A CAD of 3 per cent is sustainable and can be financed by a steady inflow of FDI and institutional investment through portfolio flows, he said while addressing students of the Tata Institute of Social Sciences on their convocation day here.

The CAD represents the difference between exports and imports after considering cash remittances and payments. On the back of record rise in imports, the country was left with a trade deficit of USD 185 billion last fiscal, despite exports also overshooting its target by a few billion dollars at USD 303 billion.

This had a debilitating impact on the CAD position which nearly doubled to 4.3 percent of GDP in Q4 of the last fiscal against 2.3 percent for the fully FY11.

"I personally feel that we should be able to finance the CAD at 3 percent of GDP provided we are seen as a country that is growing rapidly, that's the critical thing.
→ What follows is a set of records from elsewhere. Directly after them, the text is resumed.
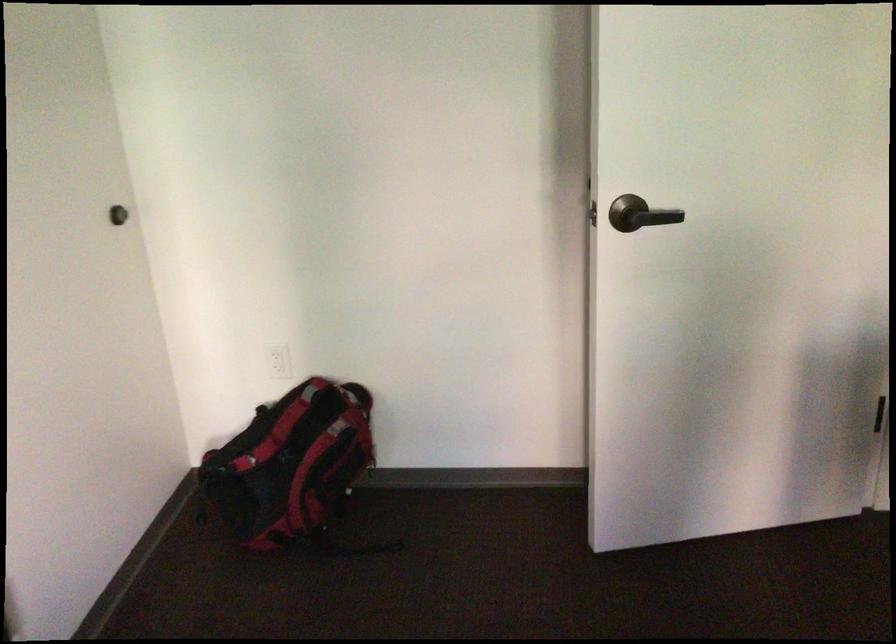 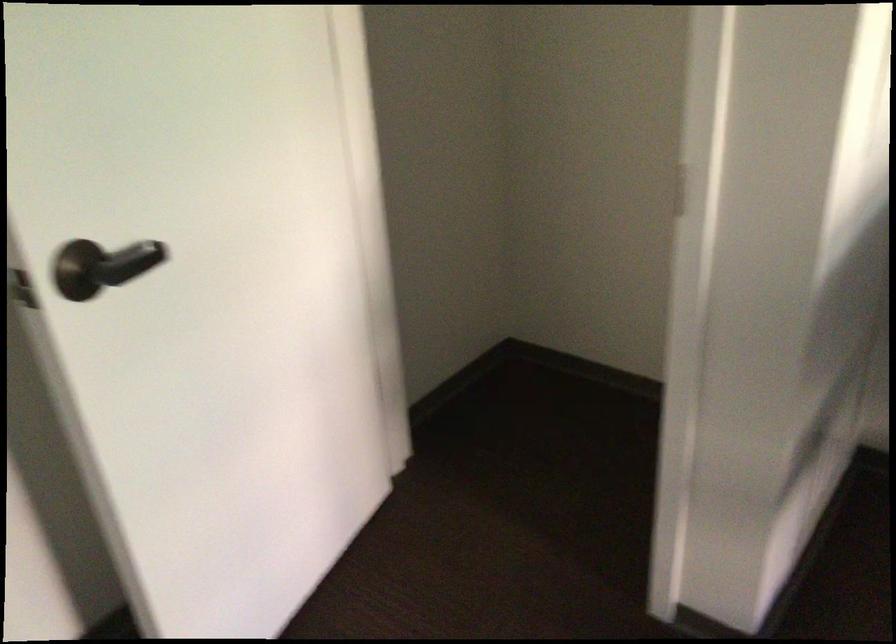 Question: The camera is either moving clockwise (left) or counter-clockwise (right) around the object. The first image is from the beginning of the video and the second image is from the end. Is the camera moving left or right when shooting the video?

Choices:
 (A) Left
 (B) Right

Answer: (A) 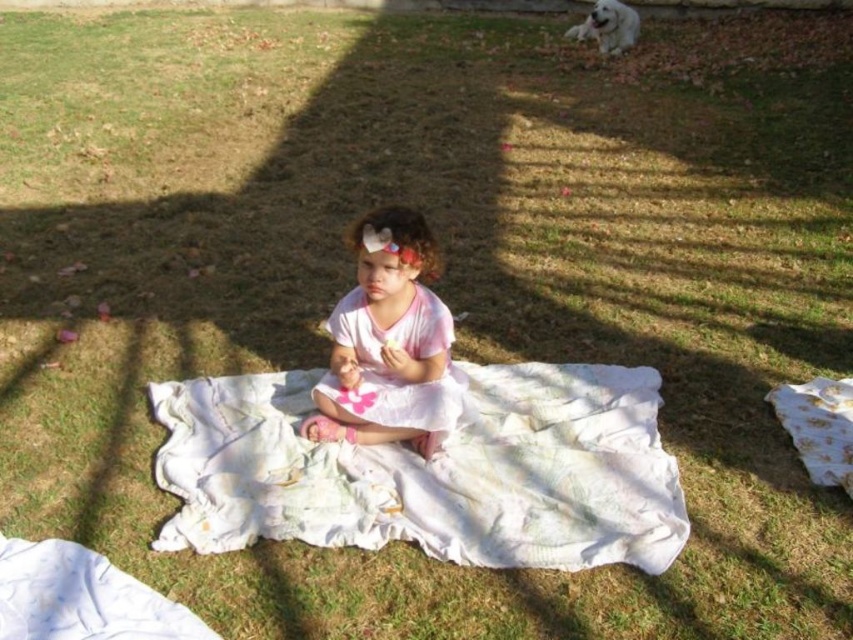 You are a photographer trying to capture the child in the scene. You want to position your camera so that the pink satin dress at center is directly in front of the white textured blanket at center. Based on their current positions, is this possible without moving either object?

The white textured blanket at center is to the right of the pink satin dress at center, so positioning the camera so that the pink satin dress at center is directly in front of the white textured blanket at center is possible by angling the camera to align them in the frame.

A child is sitting on a white textured blanket at center in a grassy area. If you were to draw a straight line from the child to the edge of the blanket, which direction would it point?

The direction of the line would depend on the position of the child relative to the blanket. Since the child is sitting on the white textured blanket at center, the line would point towards the edge of the blanket in the direction away from the center. However, without specific coordinates or additional spatial information about the child and the blanket, it is not possible to determine the exact direction.

You are a parent trying to lay out a picnic for your child. You have a basket containing the pink satin dress at center and the white textured blanket at center. If you want to ensure the blanket covers the dress completely, which object should you place first on the ground?

You should place the white textured blanket at center first because it might be wider than the pink satin dress at center, allowing it to cover the dress completely. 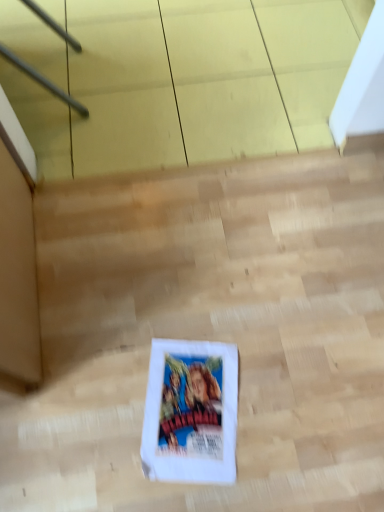 Question: From a real-world perspective, is white paper comic book at center positioned above or below white paper bag at center?

Choices:
 (A) above
 (B) below

Answer: (B)

Question: Is white paper comic book at center taller or shorter than white paper bag at center?

Choices:
 (A) tall
 (B) short

Answer: (B)

Question: Is white paper comic book at center wider or thinner than white paper bag at center?

Choices:
 (A) thin
 (B) wide

Answer: (A)

Question: From a real-world perspective, is white paper bag at center positioned above or below white paper comic book at center?

Choices:
 (A) above
 (B) below

Answer: (A)

Question: Considering the relative positions of white paper bag at center and white paper comic book at center in the image provided, is white paper bag at center to the left or to the right of white paper comic book at center?

Choices:
 (A) right
 (B) left

Answer: (A)

Question: Considering the positions of white paper bag at center and white paper comic book at center in the image, is white paper bag at center taller or shorter than white paper comic book at center?

Choices:
 (A) short
 (B) tall

Answer: (B)

Question: Is white paper bag at center in front of or behind white paper comic book at center in the image?

Choices:
 (A) behind
 (B) front

Answer: (B) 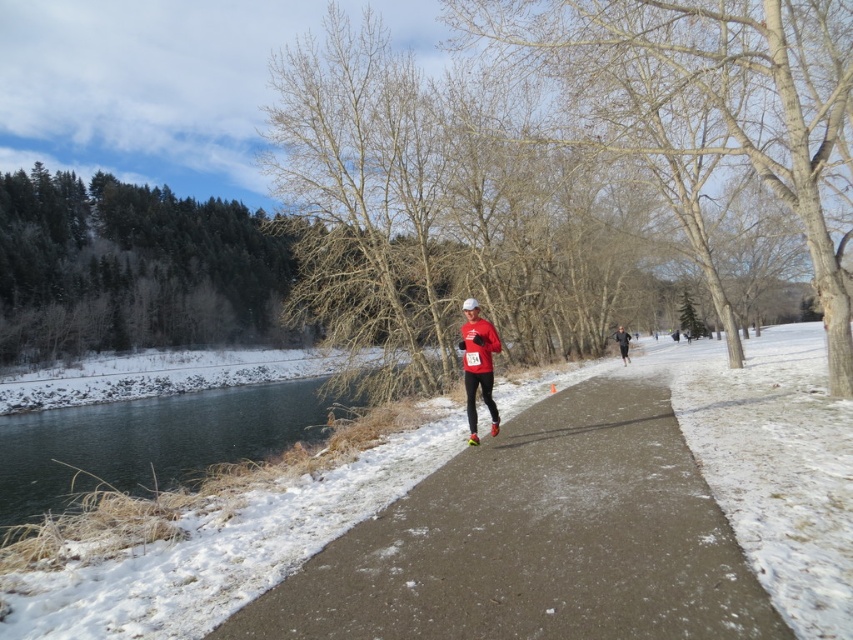 Question: Which object is positioned closest to the black running suit at center?

Choices:
 (A) greenish-blue water at lower left
 (B) green matte trees at upper left

Answer: (A)

Question: Estimate the real-world distances between objects in this image. Which object is farther from the bare wood tree at center?

Choices:
 (A) green matte trees at upper left
 (B) black running suit at center
 (C) matte red running suit at center
 (D) greenish-blue water at lower left

Answer: (A)

Question: Can you confirm if matte red running suit at center is positioned to the left of black running suit at center?

Choices:
 (A) yes
 (B) no

Answer: (A)

Question: Can you confirm if smooth asphalt path at center is wider than matte red running suit at center?

Choices:
 (A) yes
 (B) no

Answer: (A)

Question: Can you confirm if greenish-blue water at lower left is bigger than black running suit at center?

Choices:
 (A) yes
 (B) no

Answer: (A)

Question: Among these objects, which one is farthest from the camera?

Choices:
 (A) smooth asphalt path at center
 (B) black running suit at center
 (C) bare wood tree at center
 (D) matte red running suit at center

Answer: (B) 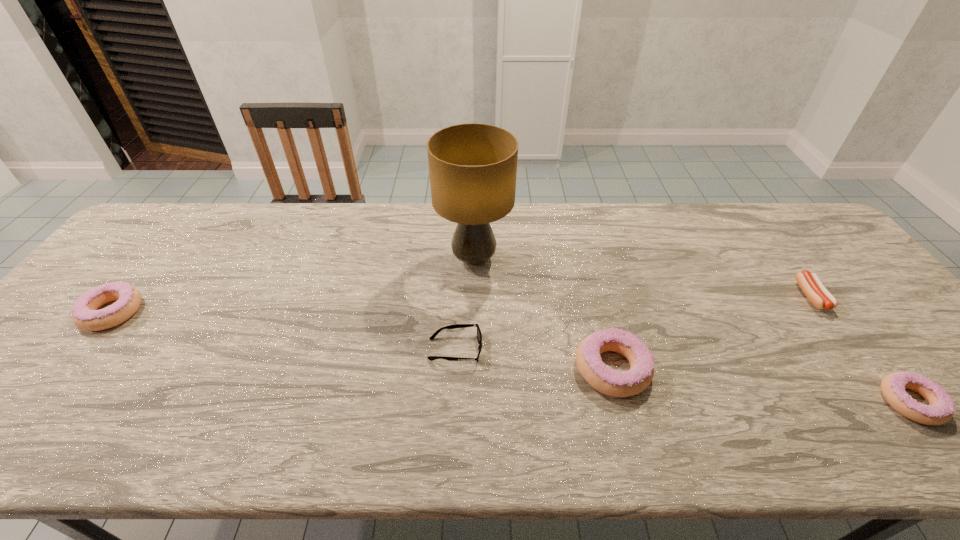 Please determine a free point for an extra doughnut to ensure balance. Please provide its 2D coordinates. Your answer should be formatted as a tuple, i.e. [(x, y)], where the tuple contains the x and y coordinates of a point satisfying the conditions above.

[(348, 339)] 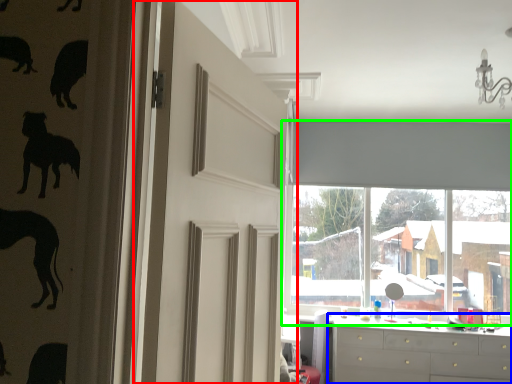 Question: Which is nearer to the door (highlighted by a red box)? chest of drawers (highlighted by a blue box) or window (highlighted by a green box).

Choices:
 (A) chest of drawers
 (B) window

Answer: (A) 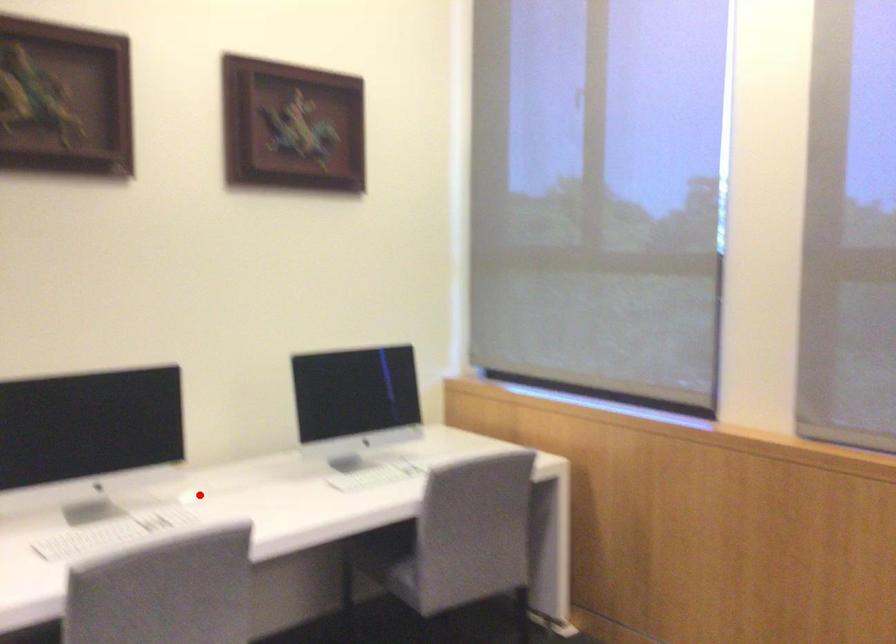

We have to address many issues like power, fuel subsidies, etc (to give out that message)," he said.

He reiterated his call to deregulate oil prices as also allowing FDI in aviation and multi-brand retail, saying energy prices have to be aligned with economic realities otherwise one will never see energy efficiency being pursued.

On the growth prospect, he said even without any fresh doze of reforms, the economy can grow at 9 per cent or more. "I believe with the structure that we have, it is possible to grow at 9 percent, even if no new reforms are done immediately. (But the) most important thing is to take care of these executive decision-making issues," he said.